Nora has become Niru as playwright Tanika Gupta takes Ibsen's study of marital discontent and transposes it to India where an English colonial administrator has taken "a little chirruping Indian skylark" to be his pretty, exoticised bride.
It's a supremely smart switch. Setting the play in 1879, the year it was written, Gupta allows its new Kolkata setting to add a layer of racial domination to its examination of patriarchy and its effects. Ibsen was always about society as well as the individual and here the social structures that pinion Niru in her place are graphically and brilliantly realised.
It helps that Anjana Vasan as Niru really does look like a doll; petite and beautiful she begins the play stealing sweets like a child. Over and over again Elliot Cowan's Tom sweeps her up in his arms, whirling her around like a puppet, depriving her of agency by his ability physically to overwhelm her. The simple disparity in their heights makes her vulnerability all the more touching.
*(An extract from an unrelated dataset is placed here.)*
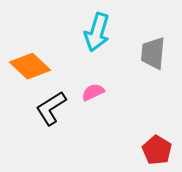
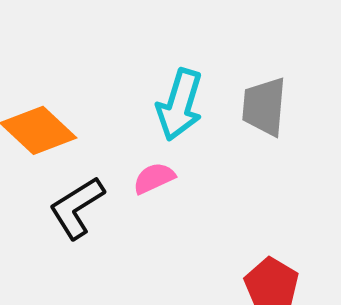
cyan arrow: (97, 32) -> (180, 105), moved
When – in the great final act – the fraud that she committed to raise money to nurse him back to health is finally revealed, he turns on her with the vehemence of man who thinks he is tolerant and is now revealed as a closet racist. As in Robert Icke's adaptation of Schnitzler's The Doctor, the terrible, swirling mix of prejudice uncovered by crisis strengthens Ibsen's central tenet. The moment when he describes her as a "savage heathen" is almost as shocking as his contention she is not fit to look after her children; when the system is built on inequality those outside the power structure will always be in a weak position.
Vasan and Cowan play the scene with total commitment. Her journey from dependence to fierce independence is beautifully charted; she conveys thought in wide-eyed stillness. It's a lovely nuanced performance, marking Vasan as a talent to watch. Cowan is more shouty, but he manages to suggest the weakness that leaves Helmer with just a shred of likeability. At the end of this marriage the door does not slam; there's a suggestion that in leaving it open, Niru also leaves her husband with the possibility of glimpsing a wider world.
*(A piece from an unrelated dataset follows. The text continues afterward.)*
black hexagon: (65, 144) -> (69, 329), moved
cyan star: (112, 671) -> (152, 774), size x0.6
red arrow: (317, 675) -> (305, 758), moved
It all fits seamlessly into the Indian setting beautifully realised by Lily Arnold's design for a courtyard house with its terracotta walls and a banana tree growing high into the sky; the lighting by Kevin Treacy is atmospheric, matching the mood as much as the changing time of day. Arun Ghosh's onstage musician (playing the music he composed) and Gregory Clarke's sound design both further the sense of a clash of cultures and of ideals. A Kathak dance is a perfect substitution for Nora's famous tarantella; the idea of Niru performing it at a party of white people all the more disturbing.
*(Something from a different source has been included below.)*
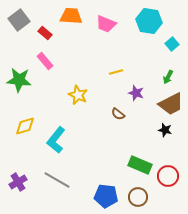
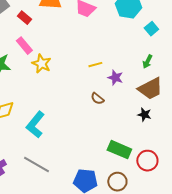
yellow line: (116, 72) -> (95, 65), moved
yellow star: (78, 95) -> (41, 64), moved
The secondary changes work equally well. Assad Zaman brings a wheedling sympathy to the role of the blackmailing money-lender, now a struggling clerk; Tripti Tripuraneni is both strong and sad as Niru's friend, a widow forced to wear white and beg for work; Colin Tierney is a sympathetic though slightly sinister Doctor Rank, his fascination for Niru tinged with a forbidden desire. He conveys a general sense of impotence: he despairs at the English imperialists but cannot act.
Rachel O'Riordan, in her first production as director of the Lyric, keeps everything moving along with sensitivity and flair; there are occasional longeurs in the pacing but the production is both faithful to Ibsen and revelatory in its rethinking.